Not that you need to, but if you google 'Noam Chomsky', it tells you that he's a linguist, cognitive scientist, philosopher, activist and political commentator. What it doesn't tell you is that he is the lead in an animated documentary.
Michael Gondry, the brilliant filmmaker behind the classic Eternal Sunshine of the Spotless Mind, recently made a documentary, Is the Man who is Tall Happy?, which is basically a long conversation with Noam Chomsky where he talks about science, philosophy, our society and everything else all of that encompasses. What he doesn't talk about are dragons, monsters or princesses trapped in castle towers. And yet, this documentary is an animated production.
People who have been living under a rock or have been in coma over the last decade will be surprised to find that animated movies are no longer the medium for just family friendly content meant for kids.
Gondry's documentary is not an exception to any rule - the animation industry has produced many socially conscious and serious films. In 2008, Israeli documentary maker and former soldier, Ari Folman, came up with the critically acclaimed Waltz with Bashir, an animated recreation of Folman's own experiences of recalling his unit's role in the 1982 Lebanon War.
Iranian storyteller, Marjane Satrapi's graphic novel turned animated film Persepolis was a huge success in festivals and home theatres all over the world. It was not aimed at kids even though it was a coming-of-age story about a girl growing up during the revolution in Iran, her teenage years in Paris and her return to a completely different and now Islamic Iran. The movie touched upon many politically debatable topics in a direct manner, including communism, oil based clandestine western diplomacy, women's sexual expression, etc. In fact, perhaps an animated movie served the purpose of the novel better, seeing how it earned quite a name for itself even in the adolescent circles.
Now, let us turn our gaze towards mainstream Hollywood animated films that are mostly released around the holidays. This year, the kids were delighted with The Croods, Despicable Me 2 and right now, Disney's Frozen is being touted as the best Disney animation since The Lion King. Besides being touted as blockbusters, what else is common to each of them? They are all marketed to the same group of people - kids, early teenagers and their parents. I'm not saying such movies are dumb - they are movies made by intelligent people, the animation and storytelling reeks of talent, but you cannot ignore how movies such as these are marketed to earn hundreds of millions at the box office, while films like A Scanner Darkly, Rango or Waking Life are merely cult hits.
The truth is, in America, and by association most of the other markets that follow suit, animation is still a genre and not yet a medium and this genre exclusively depends on children for survival. The irony is that television on the other hand has been airing shows like The Simpsons and South Park which are full of satire and often adult themed humour. Perhaps one day, there will be a full-on horror film or a romantic drama that is animated and targeted at the general public at the same time.
A good example to follow would be that of Japan. When it comes to animation, the entire world is on one side while Japanese anime is on the other. It is a whole different universe in itself and in the true is a medium for any kind of content that you can imagine.

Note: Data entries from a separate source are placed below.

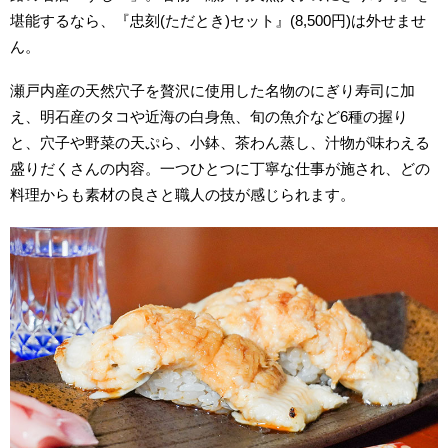
堪能するなら、『忠刻(ただとき)セット』(8,500円)は外せませ
ん。
瀬戸内産の天然穴子を贅沢に使用した名物のにぎり寿司に加
え、明石産のタコや近海の白身魚、旬の魚介など6種の握り
と、穴子や野菜の天ぷら、小鉢、茶わん蒸し、汁物が味わえる
盛りだくさんの内容。一つひとつに丁寧な仕事が施され、どの
料理からも素材の良さと職人の技が感じられます。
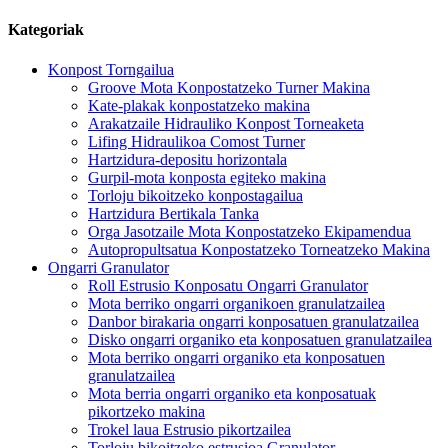
Kategoriak
Konpost Torngailua
Groove Mota Konpostatzeko Turner Makina
Kate-plakak konpostatzeko makina
Arakatzaile Hidrauliko Konpost Torneaketa
Lifing Hidraulikoa Comost Turner
Hartzidura-depositu horizontala
Gurpil-mota konposta egiteko makina
Torloju bikoitzeko konpostagailua
Hartzidura Bertikala Tanka
Orga Jasotzaile Mota Konpostatzeko Ekipamendua
Autopropultsatua Konpostatzeko Torneatzeko Makina
Ongarri Granulator
Roll Estrusio Konposatu Ongarri Granulator
Mota berriko ongarri organikoen granulatzailea
Danbor birakaria ongarri konposatuen granulatzailea
Disko ongarri organiko eta konposatuen granulatzailea
Mota berriko ongarri organiko eta konposatuen
granulatzailea
Mota berria ongarri organiko eta konposatuak
pikortzeko makina
Trokel laua Estrusio pikortzailea
Torloju bikoitzeko estrusioa Granulator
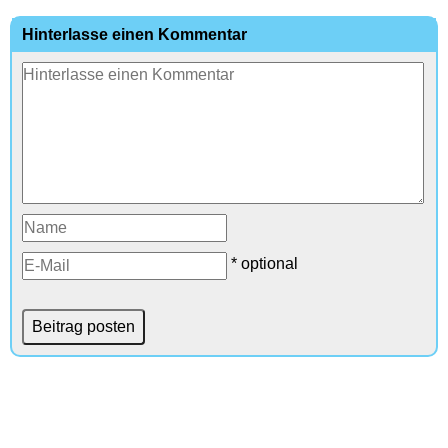
Hinterlasse einen Kommentar
* optional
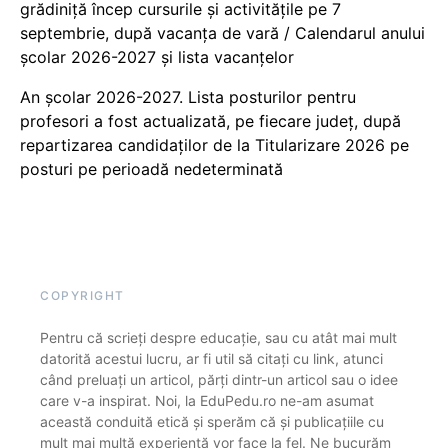
grădiniță încep cursurile și activitățile pe 7
septembrie, după vacanța de vară / Calendarul anului
școlar 2026-2027 și lista vacanțelor
An școlar 2026-2027. Lista posturilor pentru
profesori a fost actualizată, pe fiecare județ, după
repartizarea candidaților de la Titularizare 2026 pe
posturi pe perioadă nedeterminată
COPYRIGHT
Pentru că scrieți despre educație, sau cu atât mai mult
datorită acestui lucru, ar fi util să citați cu link, atunci
când preluați un articol, părți dintr-un articol sau o idee
care v-a inspirat. Noi, la EduPedu.ro ne-am asumat
această conduită etică și sperăm că și publicațiile cu
mult mai multă experiență vor face la fel. Ne bucurăm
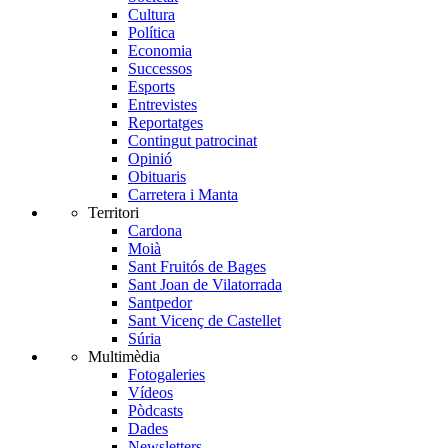
Cultura
Política
Economia
Successos
Esports
Entrevistes
Reportatges
Contingut patrocinat
Opinió
Obituaris
Carretera i Manta
Territori
Cardona
Moià
Sant Fruitós de Bages
Sant Joan de Vilatorrada
Santpedor
Sant Vicenç de Castellet
Súria
Multimèdia
Fotogaleries
Vídeos
Pòdcasts
Dades
Newsletters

Whether you want horror, comedy, romance, action or even hentai , you will find popular examples of all of these within anime. Daft Punk fans can also vouch for the fact that anime even includes musicals. "Interstella 5555: The 5tory of the 5ecret 5tar 5ystem" is an anime action adventure musical which is the "visual realization" to Daft Punk's album 'Discovery'. The sci-fi anime Paprika is the main inspiration behind Hollywood's Inception, and this is a fact quoted by none other than Christopher Nolan himself.
Perhaps the reason why Japanese animation has managed to achieve what others have not is the way the Japanese people look at animation. For them, anime is an outlet of pure fantasy. They use it best to express ideas and desires that are simply not possible with live action. A large part of it also deals with fetishes of people who live in a relatively conservative society. If western animation studios adopt this approach, there's no telling how many possibilities of varied content will arise.
But we cannot simply present one side of the argument and take off. We need to ask ourselves why is it that animation studios in the west do not take risks like they do in Japan. Obviously, cost is an issue. With the amount of money it takes to produce an animated film, it is no surprise that the studios want to ensure that their investments yield dividends. But more than that, there's also the question of shelf life of animated films. With the kind of new technology that is being used every couple of years, it has become very important for the suits financing these movies to ensure that their products earn all they can when they can. Very rarely does a Lion King, Toy Story or a Shrek come along that can stand the test of time despite inferior quality of animation.
An animated movie that seems state of the art today might seem outdated in a couple of years. Compare this to anime, where technically, the level of animation quality has remained constant throughout. They are more concerned with colour and camera angles while the western studios harp over details. This is also why hardcore fans of either kind of animation cannot really enjoy the other style. To really enjoy both, my advice is to look beyond the detailing and the cinematography and simply analyze the content. At the end of the day, it is great content that makes great animated films - nothing more, nothing less.